In 1993, eight-year-old Hassan saw some cooped-up pigeons in Arab villages near the camp. He wondered, “How do they make eggs? How long does it take for them to hatch? How long does it take youngsters to fly? How do you make them come back home?” He started trading food for birds of his own. Back at the camp, Hassan would fly them on the rooftops of the buildings. It made him feel less lonely. And little by little, he trained them to fly back to him.

Today Hassan still owns birds, like Ukrainian Skycutter pigeons which move their wings in a circular motion and can hover in the air for hours at a time. Their chirping from a parked RV can be heard inside his barbershop. He chooses to leave the trailer’s door and windows open. “I never put my birds in cages,” he says. “A lot of the times it reminds me of the refugee camps we were in.”

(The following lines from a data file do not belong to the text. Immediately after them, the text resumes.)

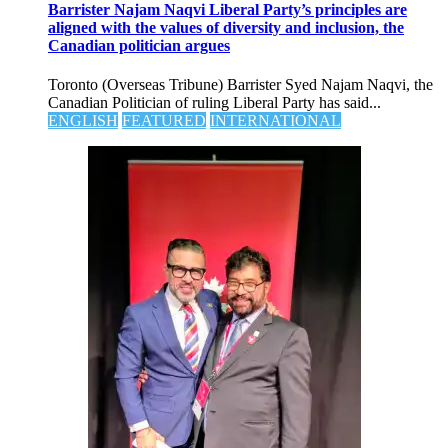
Barrister Najam Naqvi Liberal Party’s principles are
aligned with the values of diversity and inclusion, the
Canadian politician argues
Toronto (Overseas Tribune) Barrister Syed Najam Naqvi, the
Canadian Politician of ruling Liberal Party has said...
ENGLISH
FEATURED
INTERNATIONAL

Hassan began a life in the United States on September 28, 1999. He didn’t know anyone in the country or how to speak English. But eighteen years later, Nebraska is home. “The door is open for you, opportunities are there for you. Here is your chance to do something and there is no excuses for why you aren’t doing it.”

There are still struggles. In August 2017, his oldest brother suffered a stroke at just 36, leaving behind a wife and five kids. “My brother was a hero,” says Hassan. “He is the reason we are alive. He provided for us in Syria.” Hadji was also the first person who got Hassan to play music on a stage. To Hassan, the loss is immeasurable.

He will mourn his brother for 40 days according to Yezidi tradition. But eventually, he will go back to the barbershop and make music to honor Hadji. “We hope that good souls go to heaven.”